INSTRUCTIONS FOR THE TASK =>
Only a number is required: how many lines of the material contain the string "header".

——

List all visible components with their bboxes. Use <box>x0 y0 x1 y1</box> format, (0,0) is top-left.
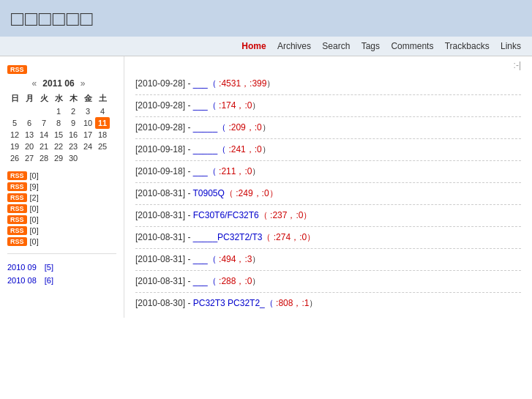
rss-count: [0] <box>30 171 39 180</box>
navbar: Home Archives Search Tags Comments Track… <box>0 37 532 56</box>
cal-cell[interactable]: 23 <box>66 141 80 152</box>
cal-cell[interactable]: 28 <box>37 152 51 164</box>
cal-cell[interactable]: 17 <box>80 129 95 141</box>
rss-badge[interactable]: RSS <box>7 182 27 191</box>
post-meta: :211，:0 <box>217 166 252 176</box>
post-meta: :808，:1 <box>274 298 310 308</box>
sidebar-rss-item: RSS [0] <box>7 171 116 180</box>
post-suffix: ） <box>252 276 261 286</box>
rss-badge[interactable]: RSS <box>7 226 27 235</box>
cal-next[interactable]: » <box>80 78 86 89</box>
cal-cell[interactable]: 10 <box>80 117 95 129</box>
rss-badge[interactable]: RSS <box>7 237 27 246</box>
cal-cell[interactable]: 25 <box>95 141 110 152</box>
rss-badge[interactable]: RSS <box>7 193 27 202</box>
cal-week-3: 12 13 14 15 16 17 18 <box>7 129 110 141</box>
header: □□□□□□ <box>0 0 532 37</box>
cal-cell[interactable]: 5 <box>7 117 22 129</box>
cal-today[interactable]: 11 <box>95 117 110 129</box>
cal-cell[interactable]: 29 <box>51 152 66 164</box>
cal-cell[interactable]: 3 <box>80 105 95 117</box>
archive-links: 2010 09 [5] 2010 08 [6] <box>7 253 116 286</box>
cal-week-2: 5 6 7 8 9 10 11 <box>7 117 110 129</box>
nav-search[interactable]: Search <box>322 41 350 51</box>
archive-link-2010-09[interactable]: 2010 09 [5] <box>7 262 116 273</box>
post-meta: （ :249，:0） <box>225 188 278 198</box>
post-date: [2010-08-31] - <box>135 276 193 286</box>
toolbar-icons: :-| <box>514 60 521 70</box>
post-title-link[interactable]: PC32T3 PC32T2_（ <box>193 298 274 308</box>
cal-cell[interactable]: 13 <box>22 129 37 141</box>
sidebar-rss-item: RSS [2] <box>7 193 116 202</box>
post-title[interactable]: ___（ <box>193 100 217 111</box>
archive-link-2010-08[interactable]: 2010 08 [6] <box>7 275 116 286</box>
calendar-header: « 2011 06 » <box>7 78 110 89</box>
cal-prev[interactable]: « <box>32 78 37 89</box>
nav-links[interactable]: Links <box>501 41 521 51</box>
post-title[interactable]: _____（ <box>193 144 226 154</box>
cal-cell[interactable]: 2 <box>66 105 80 117</box>
cal-cell[interactable]: 12 <box>7 129 22 141</box>
nav-home[interactable]: Home <box>241 41 266 51</box>
nav-trackbacks[interactable]: Trackbacks <box>445 41 490 51</box>
cal-cell <box>80 152 95 164</box>
post-title[interactable]: ___（ <box>193 78 217 89</box>
sidebar-rss-item: RSS [9] <box>7 182 116 191</box>
cal-cell[interactable]: 16 <box>66 129 80 141</box>
post-suffix: ） <box>252 166 261 176</box>
rss-badge[interactable]: RSS <box>7 215 27 224</box>
cal-cell[interactable]: 22 <box>51 141 66 152</box>
post-meta: （ :274，:0） <box>262 232 315 242</box>
post-date: [2010-08-30] - <box>135 298 193 308</box>
site-title: □□□□□□ <box>11 7 521 31</box>
cal-cell[interactable]: 19 <box>7 141 22 152</box>
nav-archives[interactable]: Archives <box>277 41 311 51</box>
post-date: [2010-08-31] - <box>135 210 193 220</box>
rss-badge[interactable]: RSS <box>7 204 27 213</box>
cal-cell[interactable]: 4 <box>95 105 110 117</box>
post-item-10: [2010-08-31] - ___（ :288，:0） <box>135 271 521 293</box>
post-title[interactable]: _____（ <box>193 122 226 133</box>
post-item-11: [2010-08-30] - PC32T3 PC32T2_（ :808，:1） <box>135 293 521 314</box>
post-title[interactable]: ___（ <box>193 254 217 264</box>
cal-cell[interactable]: 24 <box>80 141 95 152</box>
cal-cell[interactable]: 6 <box>22 117 37 129</box>
post-item-7: [2010-08-31] - FC30T6/FC32T6（ :237，:0） <box>135 205 521 227</box>
cal-cell[interactable]: 27 <box>22 152 37 164</box>
cal-week-1: 1 2 3 4 <box>7 105 110 117</box>
cal-cell[interactable]: 1 <box>51 105 66 117</box>
post-item-6: [2010-08-31] - T0905Q（ :249，:0） <box>135 183 521 205</box>
cal-cell[interactable]: 30 <box>66 152 80 164</box>
cal-cell[interactable]: 15 <box>51 129 66 141</box>
search-bar: :-| <box>135 60 521 70</box>
cal-cell[interactable]: 21 <box>37 141 51 152</box>
post-title[interactable]: ___（ <box>193 276 217 286</box>
post-meta: :494，:3 <box>217 254 252 264</box>
post-list: [2010-09-28] - ___（ :4531，:399） [2010-09… <box>135 73 521 314</box>
post-item-8: [2010-08-31] - _____PC32T2/T3（ :274，:0） <box>135 227 521 249</box>
nav-comments[interactable]: Comments <box>391 41 433 51</box>
cal-cell[interactable]: 7 <box>37 117 51 129</box>
cal-cell[interactable]: 9 <box>66 117 80 129</box>
cal-day-wed: 水 <box>51 92 66 105</box>
post-title[interactable]: ___（ <box>193 166 217 176</box>
nav-tags[interactable]: Tags <box>361 41 380 51</box>
cal-cell[interactable]: 18 <box>95 129 110 141</box>
sidebar-rss-item: RSS [0] <box>7 226 116 235</box>
cal-cell[interactable]: 20 <box>22 141 37 152</box>
cal-cell[interactable]: 8 <box>51 117 66 129</box>
rss-count: [2] <box>30 193 39 202</box>
post-title-link[interactable]: FC30T6/FC32T6 <box>193 210 259 220</box>
post-title-link[interactable]: _____PC32T2/T3 <box>193 232 263 242</box>
post-suffix: ） <box>252 254 261 264</box>
rss-badge[interactable]: RSS <box>7 171 27 180</box>
post-date: [2010-08-31] - <box>135 254 193 264</box>
cal-cell[interactable]: 26 <box>7 152 22 164</box>
post-title-link[interactable]: T0905Q <box>193 188 225 198</box>
sidebar-rss-item: RSS [0] <box>7 215 116 224</box>
cal-cell[interactable]: 14 <box>37 129 51 141</box>
rss-badge-top[interactable]: RSS <box>7 65 27 74</box>
post-item-5: [2010-09-18] - ___（ :211，:0） <box>135 161 521 183</box>
post-meta: :209，:0 <box>226 122 262 133</box>
cal-cell <box>37 105 51 117</box>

——

SOLUTION TO THE PROBLEM =>
2